Dysphonia (Hoarse voice): When Your Voice Takes a Wrong Turn
Table of Contents
What is Dysphonia?
The disorder known as dysphonia, or hoarseness, affects the quality of your voice. It sounds like the instruments in your voice, your vocal cords, are out of tune, producing a variety of disagreeable noises.
A hoarse voice, sometimes referred to as dysphonia or hoarseness is caused by an involuntary breathy, raspy, or strained voice that is lower in pitch or volume. An uncomfortable or scratchy feeling in the throat might be linked to a hoarse voice. Vocal fold issues in the larynx are frequently the cause of hoarseness.
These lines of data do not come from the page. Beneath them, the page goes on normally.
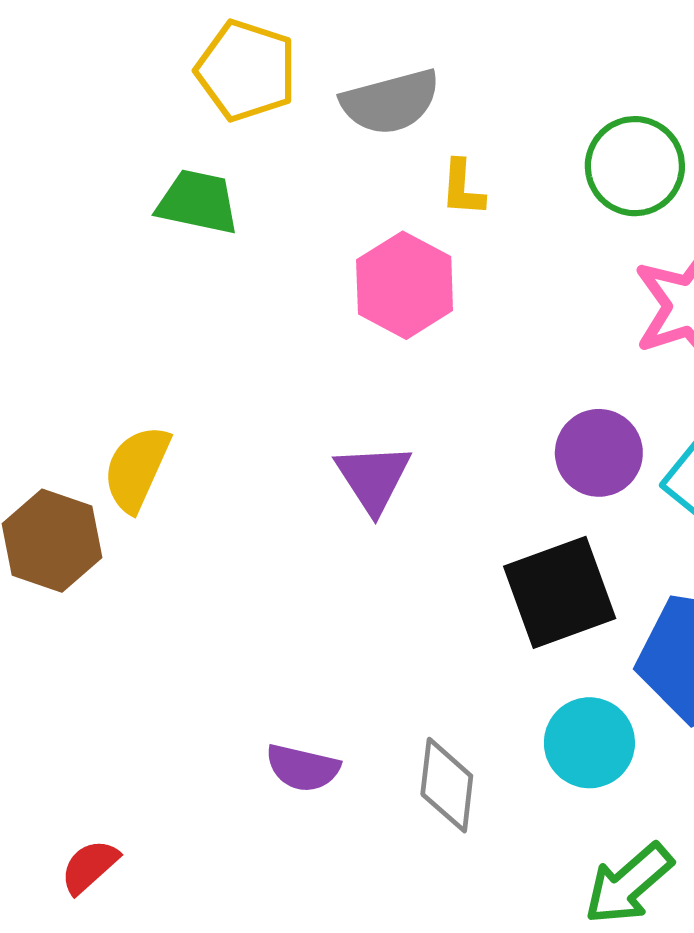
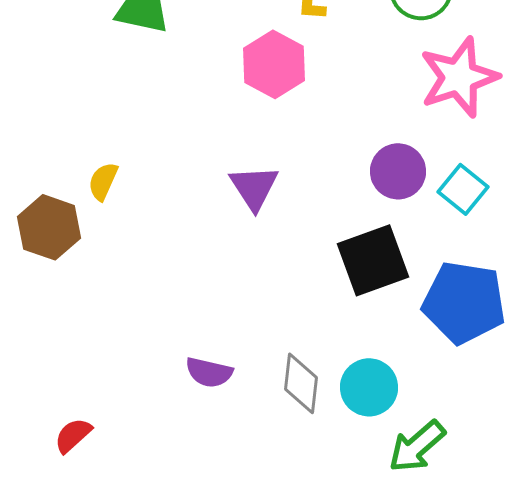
yellow semicircle: (137, 469) -> (103, 181), size x0.7
cyan circle: (589, 743) -> (369, 387), moved

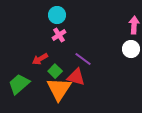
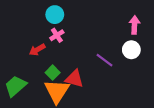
red arrow: (40, 59) -> (37, 50), moved
purple line: (83, 59) -> (104, 60), moved

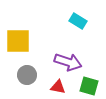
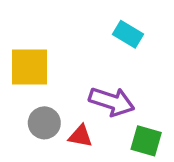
red triangle: (58, 87) -> (80, 136), moved

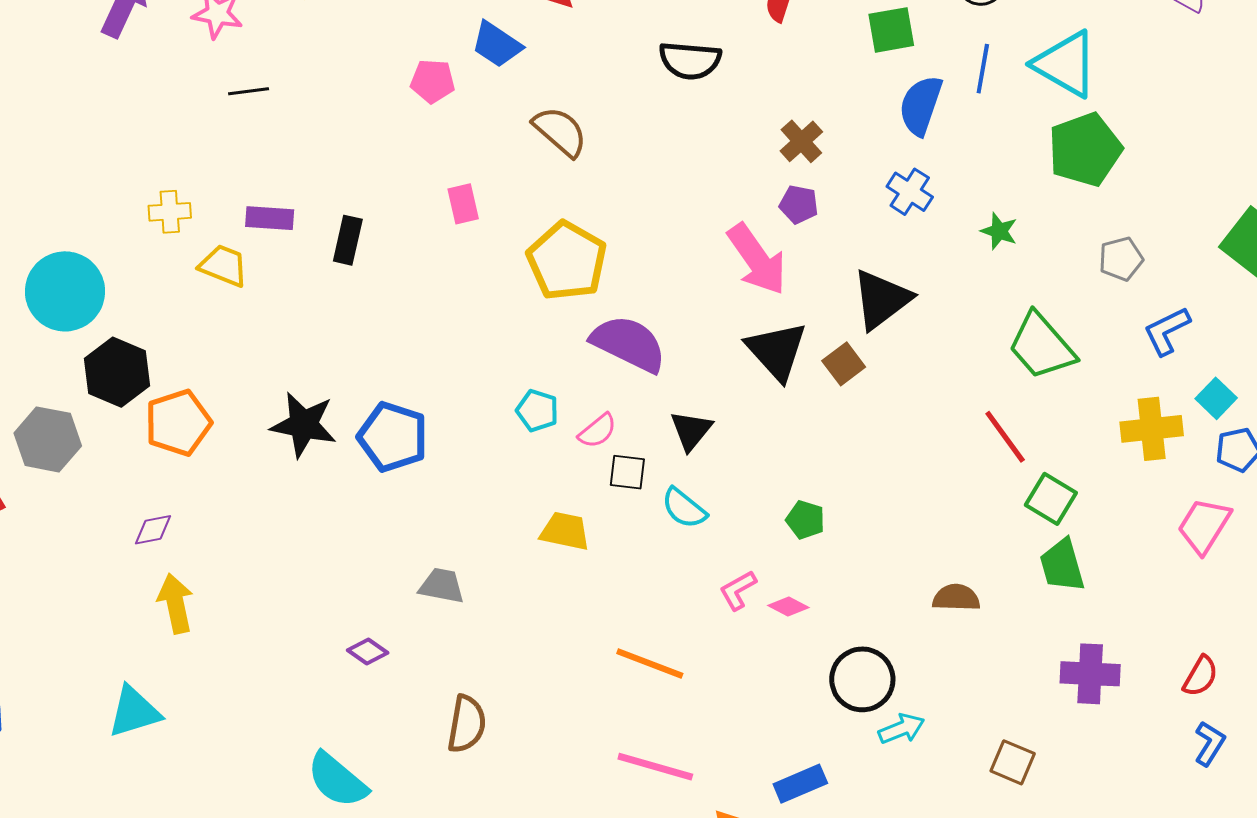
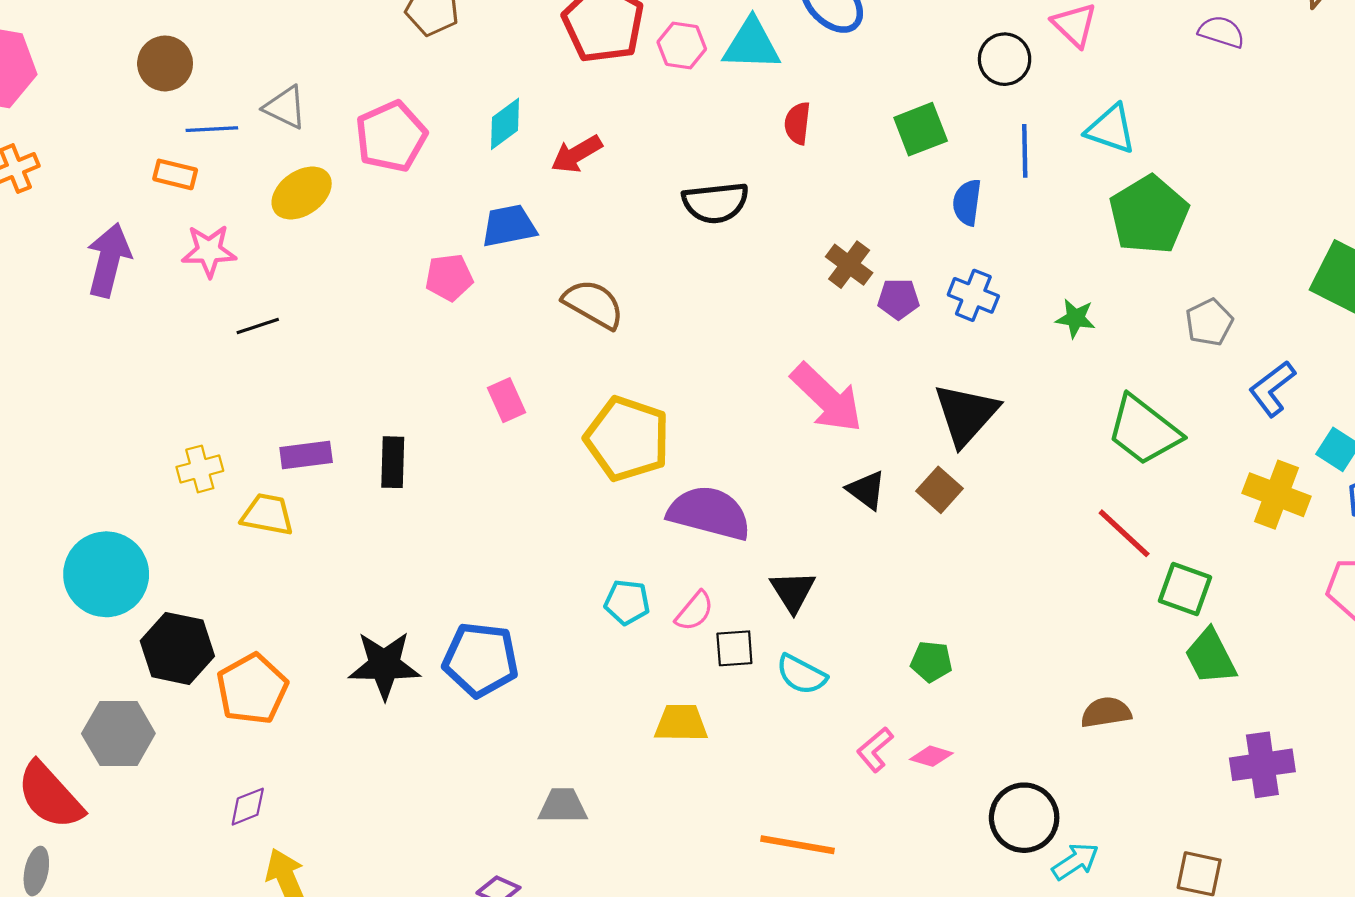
blue trapezoid: (497, 44) -> (509, 226), turned 146
cyan triangle: (1066, 64) -> (1111, 129), size x0.7
blue semicircle: (921, 105) -> (967, 202), size x0.7
purple pentagon: (799, 204) -> (898, 299), moved
black triangle: (777, 351) -> (866, 490), size x0.6
yellow cross: (1152, 429) -> (1276, 495), turned 38

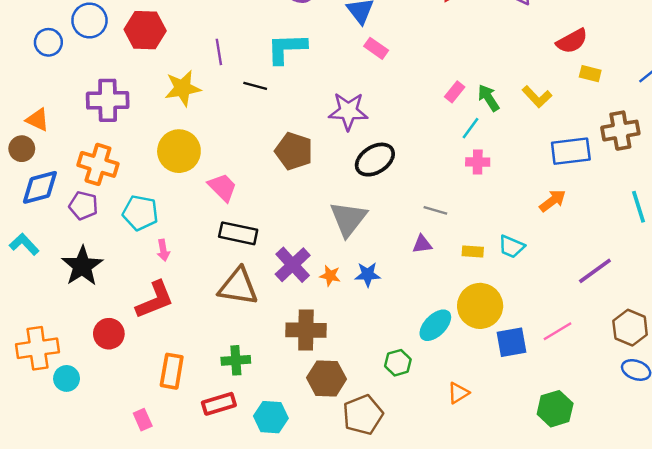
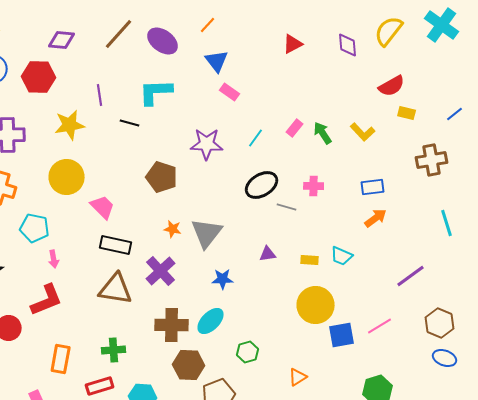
cyan line: (470, 128) -> (256, 138), moved
blue rectangle: (571, 151) -> (373, 187), moved, size x0.7
black ellipse: (375, 160) -> (262, 185), moved
gray line: (435, 210) -> (287, 207), moved
orange star: (330, 276) -> (173, 229), moved
cyan ellipse: (435, 325) -> (211, 321), moved

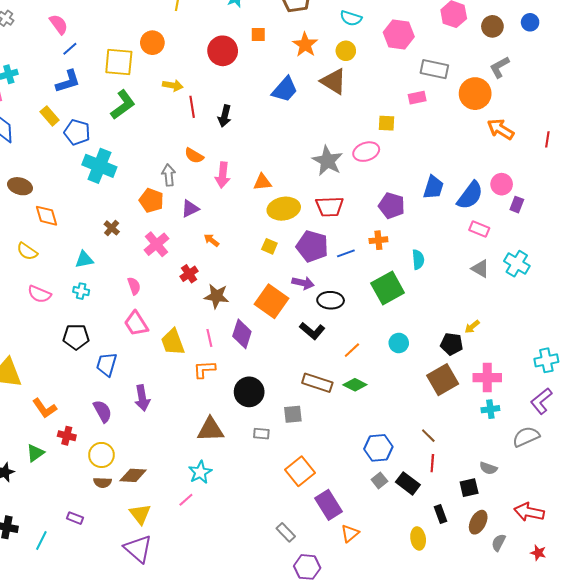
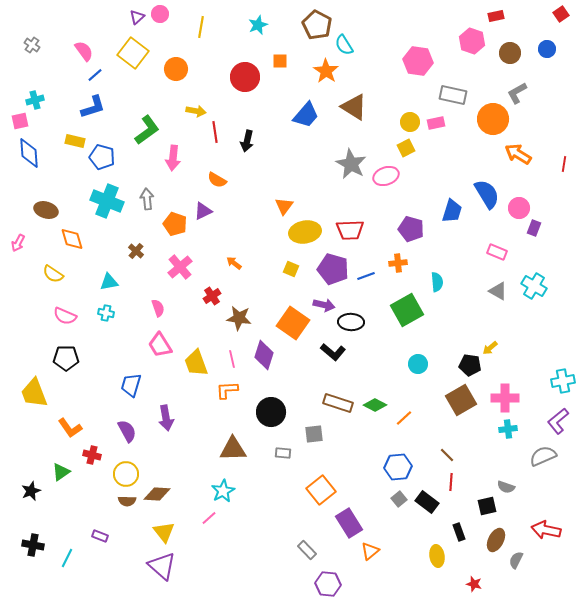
cyan semicircle: (351, 18) -> (344, 45), moved, turned 40
yellow circle: (346, 51) -> (410, 122), moved
yellow square: (119, 62) -> (133, 53), moved, turned 32
yellow rectangle: (50, 116) -> (75, 141), turned -36
yellow square: (387, 123) -> (406, 148), turned -30
gray star: (327, 161) -> (351, 164), moved
cyan cross: (99, 166) -> (107, 201), moved
gray arrow: (169, 175) -> (147, 199), moved
pink arrow: (223, 175) -> (173, 158), moved
orange triangle: (262, 182) -> (284, 206), turned -48
blue semicircle: (470, 195) -> (487, 194), moved, turned -68
purple triangle: (190, 209) -> (203, 211), moved
black pentagon: (76, 337) -> (66, 358), moved
orange line: (352, 350) -> (404, 418), moved
red star: (538, 553) -> (474, 584), moved

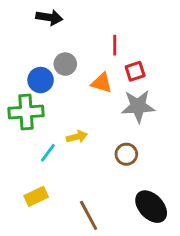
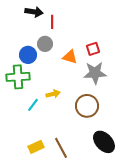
red line: (115, 45) -> (52, 22), moved
brown circle: (126, 154) -> (87, 106), size x1.5
yellow rectangle: (36, 196) -> (36, 147), moved

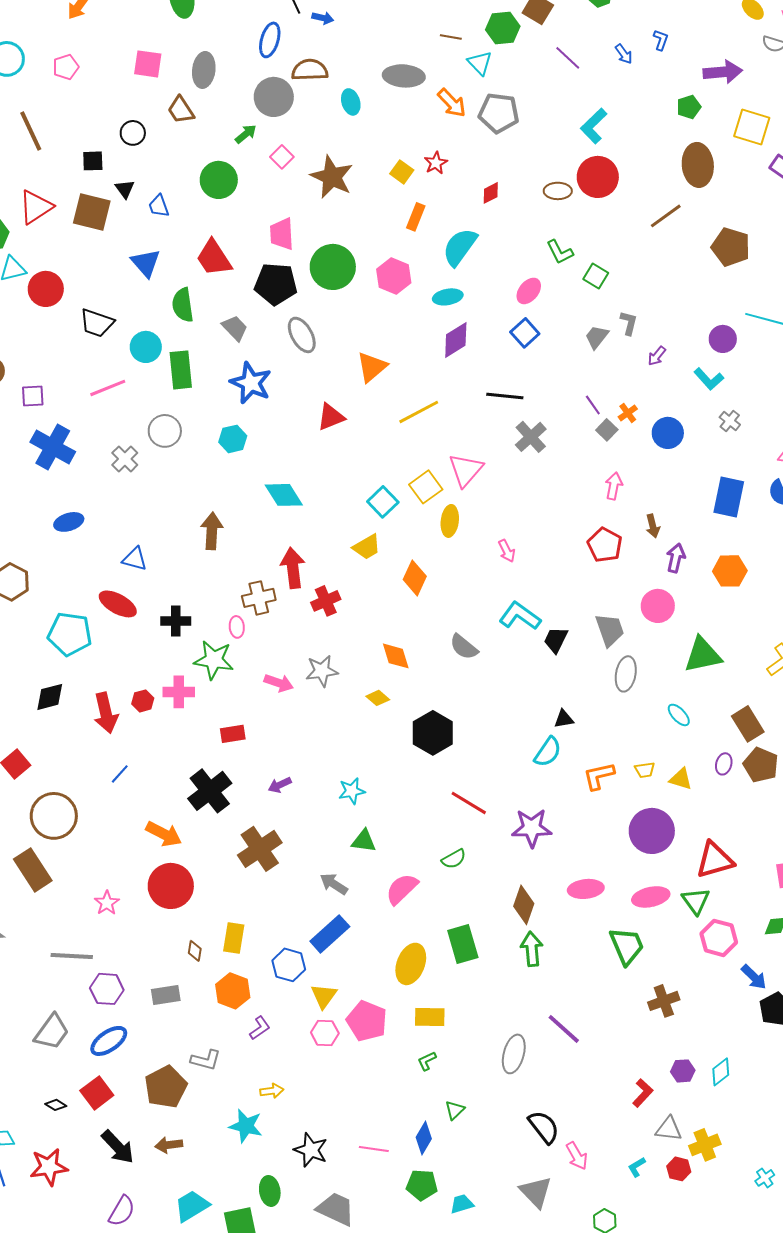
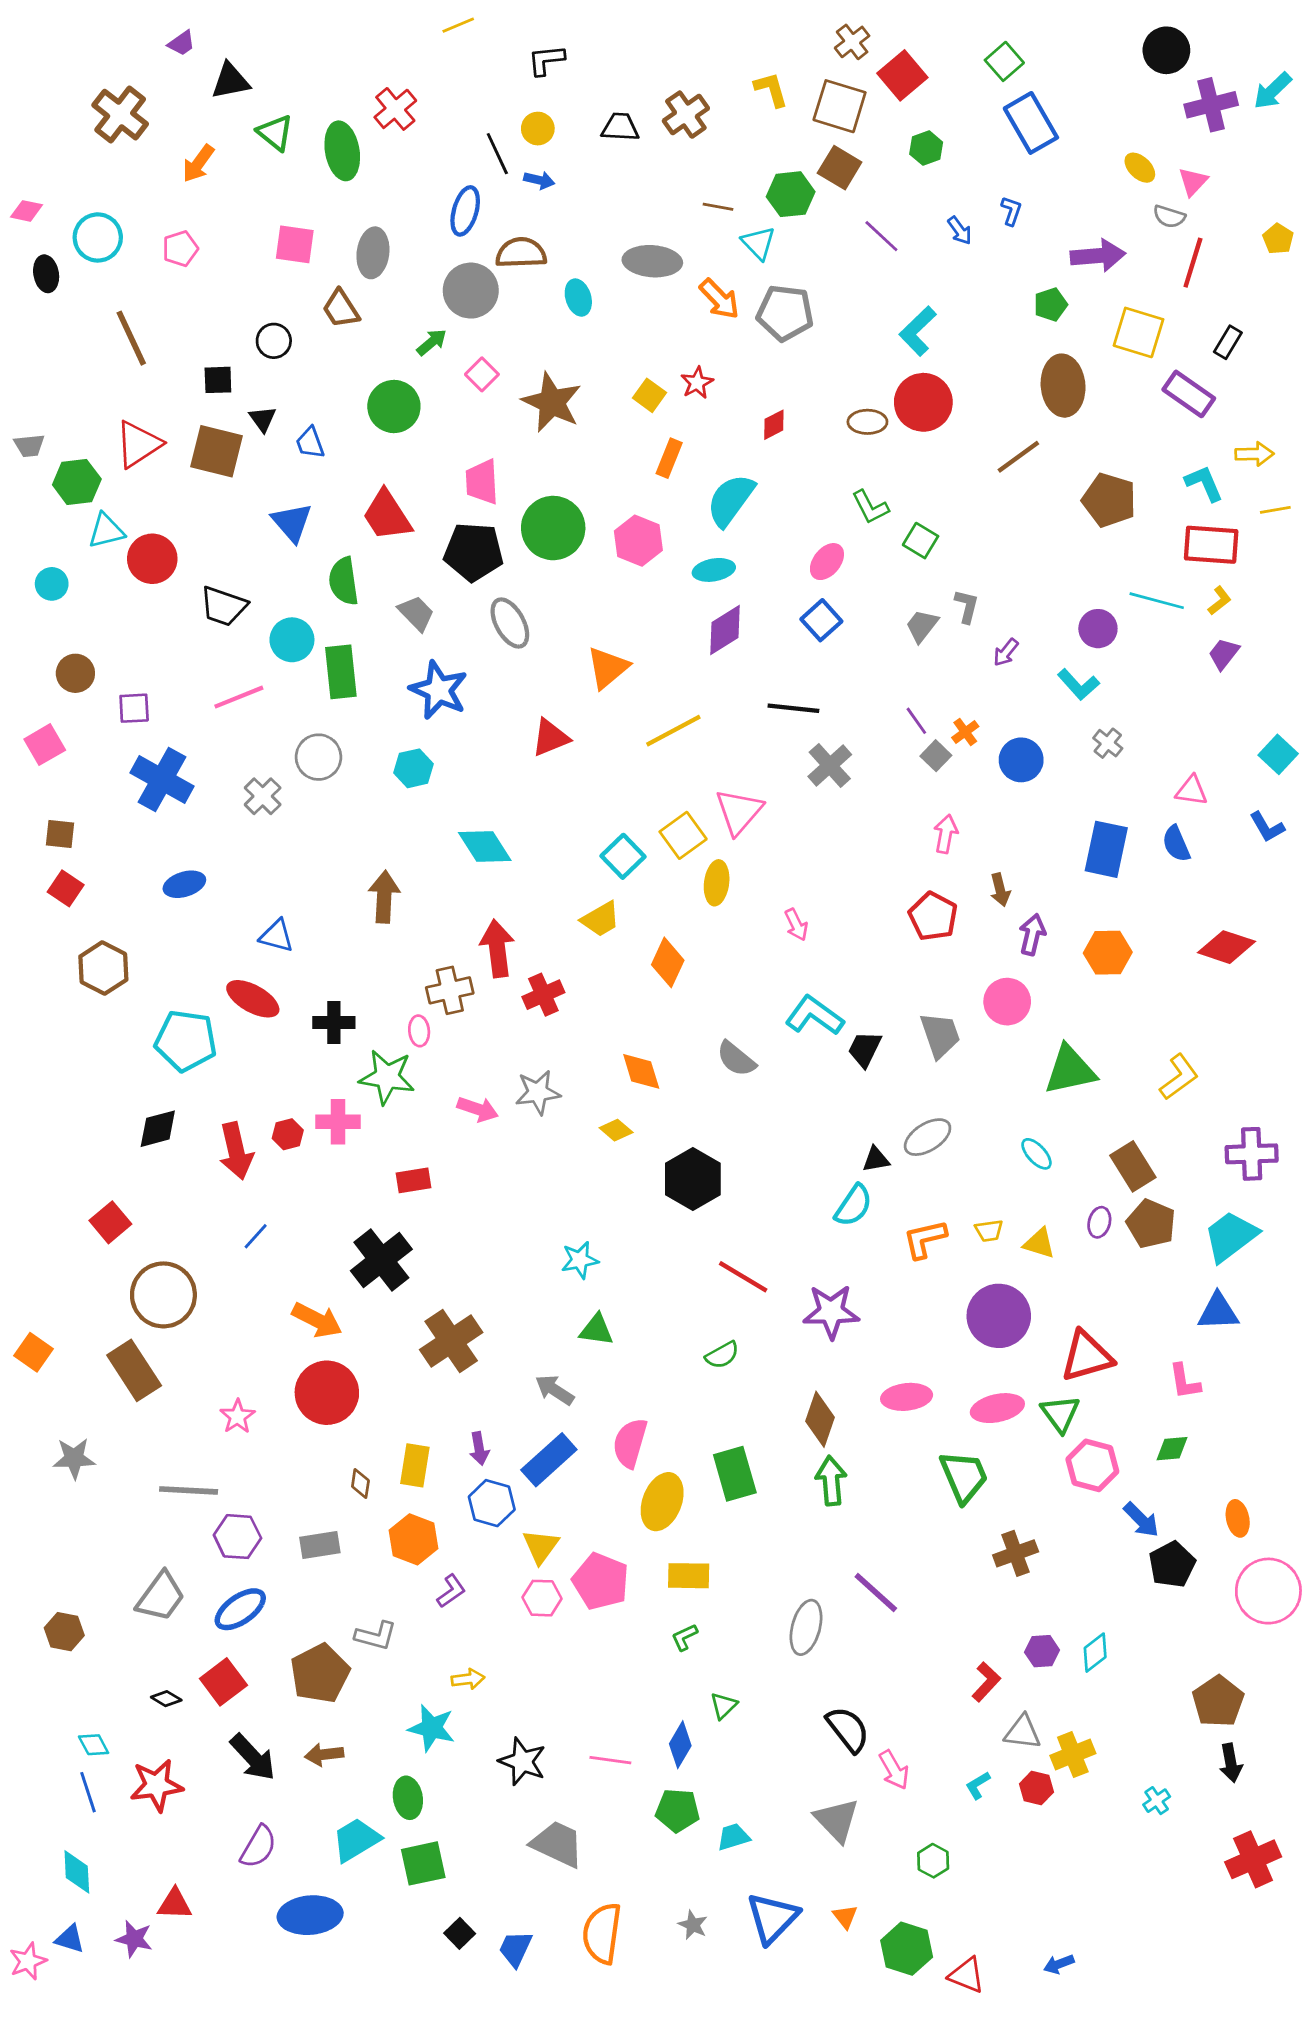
gray ellipse: (626, 674) -> (928, 1137), moved, turned 48
purple arrow: (280, 785) -> (479, 1449), moved, turned -75
pink semicircle: (402, 889) -> (630, 1443), moved, turned -30
green ellipse: (270, 1191) -> (408, 1798), moved

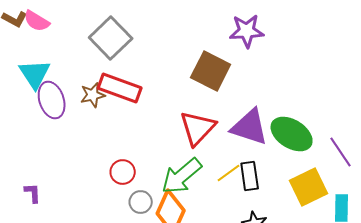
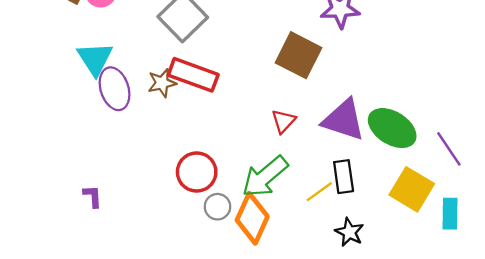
red triangle: (198, 128) -> (283, 121), size x0.6
red circle: (123, 172) -> (197, 172), size x1.4
yellow line: (229, 173) -> (319, 192), moved
yellow square: (309, 187) -> (412, 189), turned -33

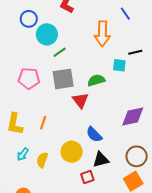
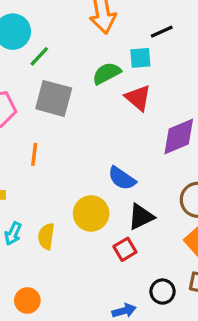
gray square: (63, 79) -> (54, 98), turned 35
green semicircle: (96, 80) -> (107, 73), moved
red triangle: (80, 100) -> (138, 98), moved
orange line: (43, 123) -> (34, 154), moved

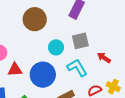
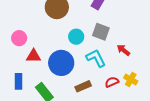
gray square: (80, 41) -> (101, 32), turned 30

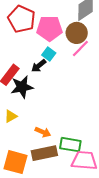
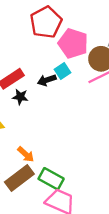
black star: (22, 87) -> (20, 97), size x0.6
brown rectangle: (44, 153) -> (19, 178), turned -45

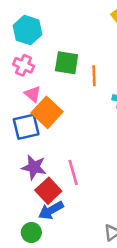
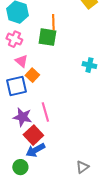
orange line: (94, 76) -> (53, 22), moved
orange square: (47, 112) -> (32, 75), size x0.6
pink line: (73, 172) -> (45, 112), moved

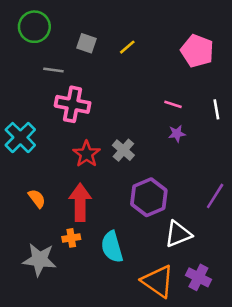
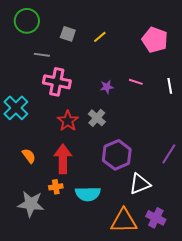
purple star: (177, 134) -> (107, 87), moved
cyan semicircle: (112, 247) -> (88, 194), turned -75
orange triangle: (158, 281) -> (124, 221), turned -36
Laryngitis, which can be brought on by allergies, a cold, or an upper respiratory infection, could be the cause. Temporary hoarseness can also result from loud cheering at athletic events, speaking loudly in noisy environments, talking for extended periods without pausing, singing loudly, and speaking in an unnaturally high or low pitch.
A hoarse voice is sometimes referred to as dysphonia or hoarseness, There are also additional reasons why people lose their voice, and the usual course of treatment is to cure the underlying problem and rest the voice. Drinking lots of water can help if the issue is caused by vocal abuse or overuse.
It appeared to affect women and older people more frequently. Additionally, there is a higher risk for some occupational categories, such as singers and teachers.
What are the Types of Dysphonia?
There are two main types of voice disorders: biological and functional.
The reason for organic dysphonia, which arises from a physiological alteration in one of the speech subsystems (for voice, typically breathing, laryngeal architecture, and/or other portions of the vocal tract are affected), is what separates these major divisions from one another.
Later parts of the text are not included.